In that, I forgive myself for accepting and allowing myself to think ‘I am not good enough’ ‘I am inferior’ from the starting point of childhood memories of my father saying women/girls are inferior to men. I forgive myself for accepting and allowing myself to participate in the mind consciousness system design of  polarities, in this case comparison, in which I compare myself to others, who I judge as successful/competent/superior while I judge label myself as a failure/incompetent/inferior.

I forgive myself for accepting and allowing myself to think, ‘I am average’ and therefore I will never excel at anything from a starting point of a memory, existing within and as me, of my father saying ‘Sandy always tries hard but never wins‘. In that, I forgive myself for accepting and allowing myself to think because I am average I have to try harder just to be mediocre/barely noticed/just survive and I must do more than others just to get a small piece of the action/pleasure/the spoils of life, I must do more and do it fast because, for me, there is not as much time as for others who are more competent.’

I forgive myself for accepting and allowing myself to think I am average looking so I must try harder to look ‘pretty’ so wear make-up, high heels, I am of average intelligence so I must study harder and longer and get extra help, I can cheat on tests because I can’t learn the material, I am average from a talent perspective so I must stay in the shadows and not make a fool of myself, all this from a starting point of self-interest, based on survival.
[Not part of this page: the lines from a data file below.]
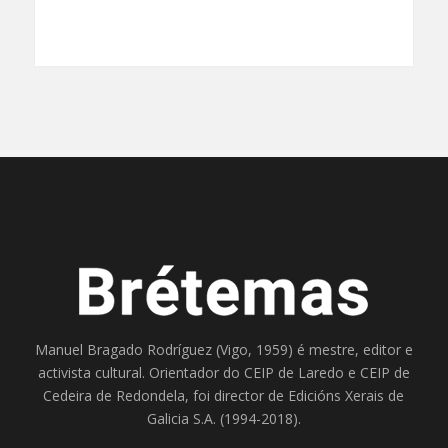
Manuel Bragado Rodríguez (Vigo, 1959) é mestre, editor e
activista cultural. Orientador do
CEIP de Laredo
e
CEIP de
Cedeira
de Redondela, foi director de
Edicións Xerais de
Galicia S.A
. (1994-2018).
I forgive myself for accepting and allowing myself to think, because I am average, I am disposable/unimportant/can be overlooked. In that, I forgive myself for accepting and allowing myself to not realize that this self-pity is dishonesty because it is based on self-interest and fear of survival for me alone and allows me to hide/cower/be dependent upon others for money instead of standing and engaging in my world without using the mind, as fear from past memories, to direct me, so I can be useful/contribute/support/assist myself first and then others.

I forgive myself for accepting and allowing myself to always doubt/never be satisfied with the choices I make but let myself be influence/directed by my mind of inferior/not enough so my choices are not good enough, I need more, to switch/exchange one choice for another, therefore taking more time to constantly re-make my life/my home/my appearance.